I don't know of any that are, but I think that it would be relatively 
easy to incorporate into Condorcet-like systems such as Schulze STV. If 
you let the seats range between say, 5 and 10 seats, then you simply do 
every contest of candidate subsets of cardinality between 5 and 10 
instead of limiting yourself to only 5-candidate ones (say).

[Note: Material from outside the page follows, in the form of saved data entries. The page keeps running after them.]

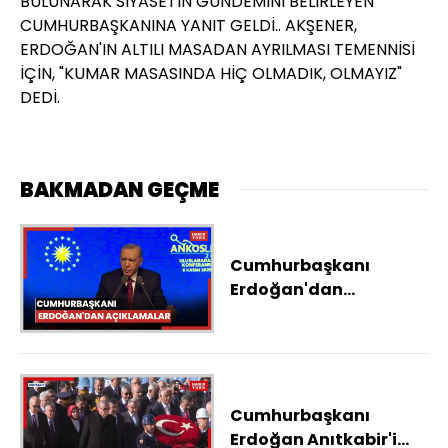
BULUNARAK SİYASETİN GÜNDEMİNİ BELİRLEYEN
CUMHURBAŞKANINA YANIT GELDİ.. AKŞENER,
ERDOĞAN'IN ALTILI MASADAN AYRILMASI TEMENNİSİ
İÇİN, "KUMAR MASASINDA HİÇ OLMADIK, OLMAYIZ"
DEDİ.
BAKMADAN GEÇME
Cumhurbaşkanı
Erdoğan'dan
açıklamalar
Cumhurbaşkanı
Erdoğan Anıtkabir'i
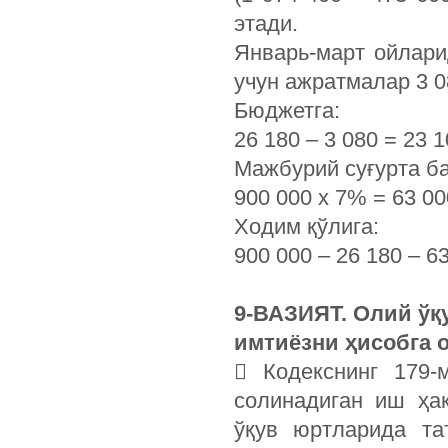
этади.
Январь-март ойлари
учун ажратмалар 3 08
Бюджетга:
26 180 – 3 080 = 23 
Мажбурий суғурта б
900 000 х 7% = 63 0
Ходим қўлига:
900 000 – 26 180 – 6
9-ВАЗИЯТ. Олий ўқ
имтиёзни ҳисобга 
 Кодекснинг 179-
солинадиган иш ҳа
ўқув юртларида та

Clustering methods could also be adjusted that way. Just replace the 
constraint that the number of clusters (each corresponding to a 
different elected candidate) must be exactly 5 (or whatnot) with two 
inequality constraints saying the number of clusters can't be less than 
5 or greater than 10.

Ordinary STV would have some difficulties here. For party list, like 
Webster, one could calculate the disproportionality of each party (by 
the chi-squared test or similar) and then choose the seat number that 
gives least disproportionality in total, since Webster optimizes the 
chi-squared metric. Warren gives other measures that different divisor 
methods optimize, so the same should in principle be possible for, say, 
D'Hondt/Jefferson. But for such methods, the sequential algorithm 
(Sainte-Laguë or D'Hondt) would probably be better than the 
divide-and-round algorithm since the former lets you assign one seat at 
a time, thus having a lower time complexity given that you have to go 
through all seat numbers to find the one with the least 
disproportionality anyway.